Diana is a writer and urbanist based in Los Angeles. Her interests include modern grief rituals, innovative disposition methods, and navigating death and mourning in an increasingly secular society.


Funeral Homes Offer Free Transportation on Election Day

Every Election Day, organizations across the country mobilize to offer free rides to the polls for voters who have trouble getting to their polling location. Even in a year without a global pandemic, reaching a voting center can be difficult for many senior citizens and people with disabilities or limited financial resources. For decades, funeral homes across the country have reliably offered this service, using their vehicles to play their part in supporting the democratic process.

Arriving in style

Duane Harvey, a Kansas City funeral director, has offered transportation to polling sites since the 1990s in his stretch limousines, the vehicles normally used to transport families to funerals. A hearse, he figures, doesn’t radiate optimism about the electoral process. He says his neighbors appreciate the luxurious service in his 7,000-pound Cadillacs. “My drivers open the door for you and everything,” he quipped. 

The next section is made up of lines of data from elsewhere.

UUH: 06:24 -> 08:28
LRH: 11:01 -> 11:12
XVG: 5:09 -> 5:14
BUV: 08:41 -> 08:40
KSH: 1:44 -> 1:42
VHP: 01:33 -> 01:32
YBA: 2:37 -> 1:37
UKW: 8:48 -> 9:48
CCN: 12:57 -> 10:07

Harvey’s funeral home is one of over 200 mostly Black-owned businesses that used their fleets to drive people to the polls this Election Day. Deeply embedded in their local communities, these businesses see voter transportation as a natural extension of their service. Organized by the National Funeral Directors and Morticians Association, this effort has placed funeral homes at the forefront of the movement for increased voter turnout. This year, over 200 funeral homes participated.

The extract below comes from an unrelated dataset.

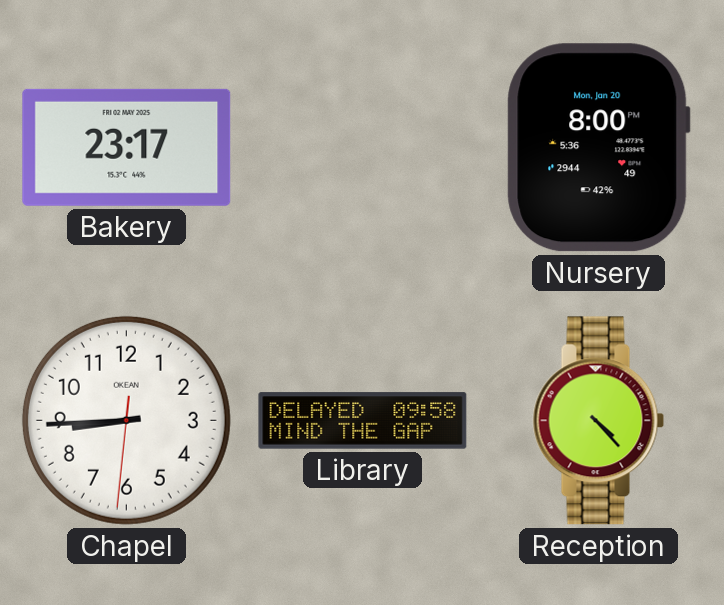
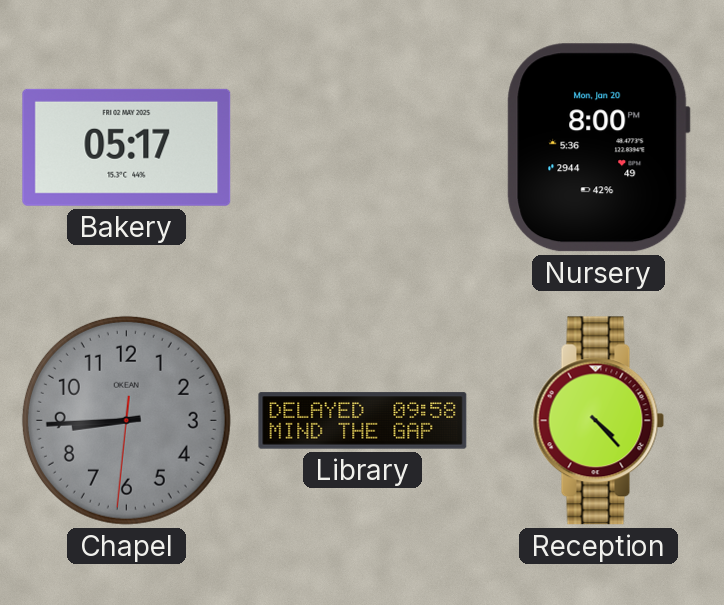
Bakery: 23:17 -> 05:17
Chapel dial: white -> grey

With record voter turnout and COVID-19 precautions complicating the voting process and upending public transportation this year, the transportation service offered by funeral homes helps fill a crucial gap in voting infrastructure, ensuring that more people can reach the polls and cast their vote. Free private transportation makes a crucial difference for many senior citizens who can’t afford to pay for transportation to the polls or who don’t live close to public transit or their voting site. Although the focus is on offering rides to people 55 and older, anyone who needs it can request a ride on Election Day. 

A safe ride

Hari P. Close, NFDMA president and Baltimore funeral director, expected over 20,000 people in Baltimore alone to take advantage of the program. Across the country, funeral homes helped shuttle close to 300,000 people to the polls in cities including Detroit, Los Angeles, and Kansas City. The drivers took necessary health precautions, only driving groups from one household at a time and sanitizing vehicles between rides. It wasn’t very long ago that large parts of the American population were disenfranchised from voting or exercising civic engagement. “Now we’re the above-ground railroad to get people to the polls,” said Close, “no matter where they stand on issues.”